**REQUIRED ACTION:** If a line holds the word "this", copy it from the entries.

**DATASET EXTRACT:**
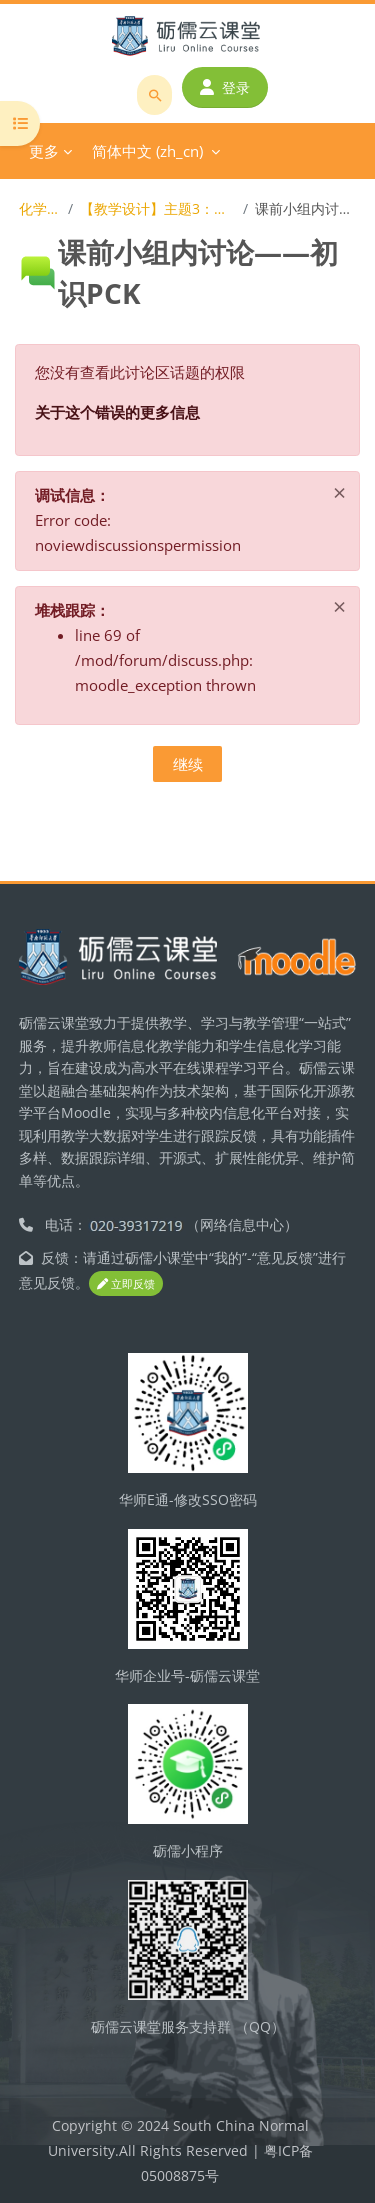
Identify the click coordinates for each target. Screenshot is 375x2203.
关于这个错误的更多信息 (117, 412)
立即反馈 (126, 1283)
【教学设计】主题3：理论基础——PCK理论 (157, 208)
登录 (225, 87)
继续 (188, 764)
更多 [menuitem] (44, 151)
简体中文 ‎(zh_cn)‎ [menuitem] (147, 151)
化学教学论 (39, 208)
* * *
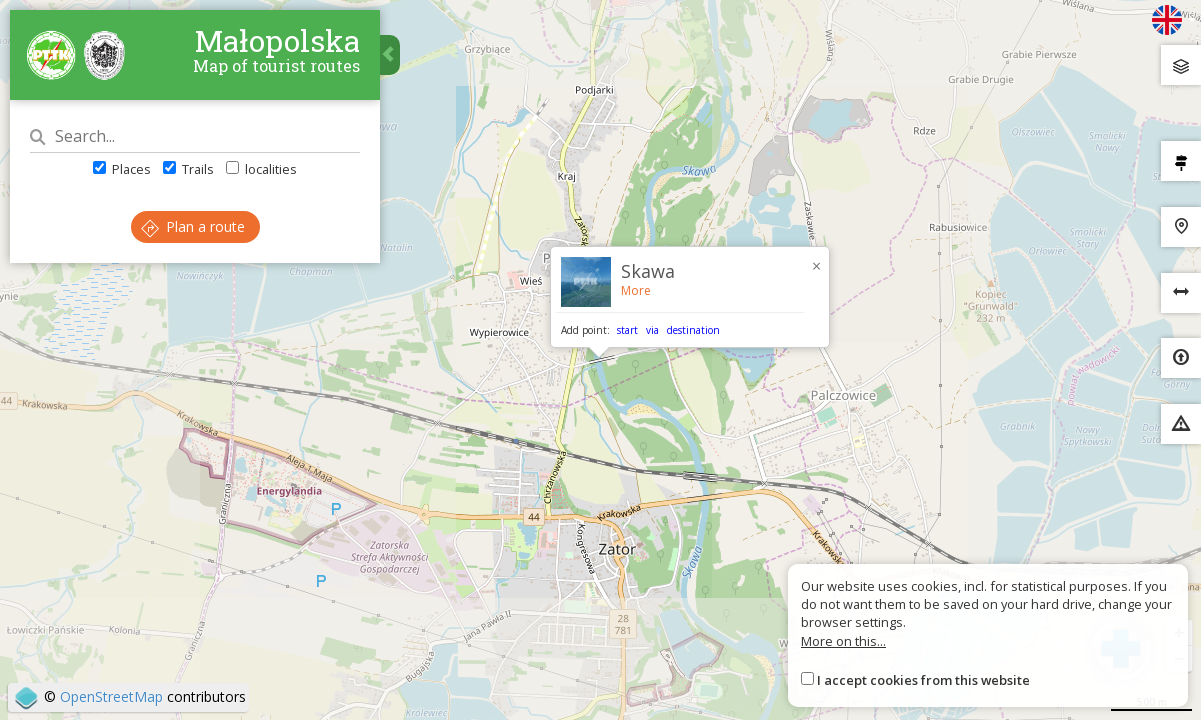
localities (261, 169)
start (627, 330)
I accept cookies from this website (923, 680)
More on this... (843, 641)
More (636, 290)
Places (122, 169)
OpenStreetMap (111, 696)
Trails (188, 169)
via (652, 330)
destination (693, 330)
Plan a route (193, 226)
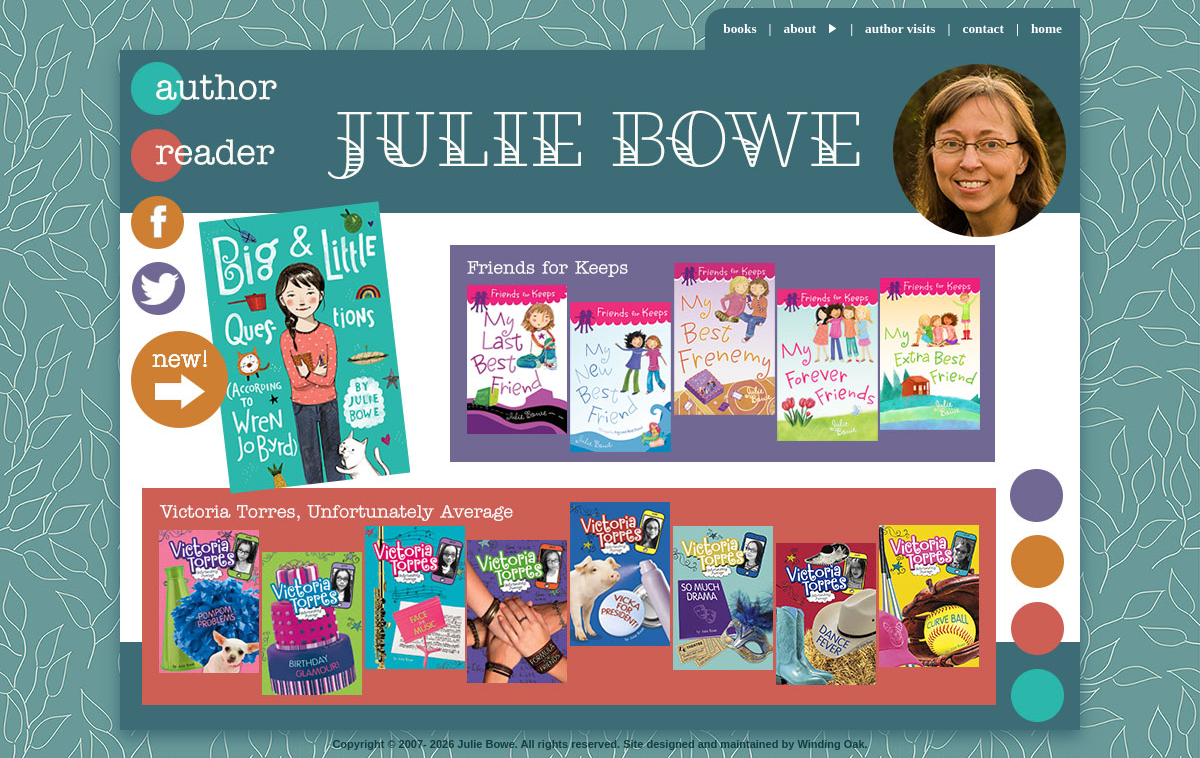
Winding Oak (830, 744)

**FINISHED TASK:**
I accept cookies from this website (923, 680)
More on this... (843, 641)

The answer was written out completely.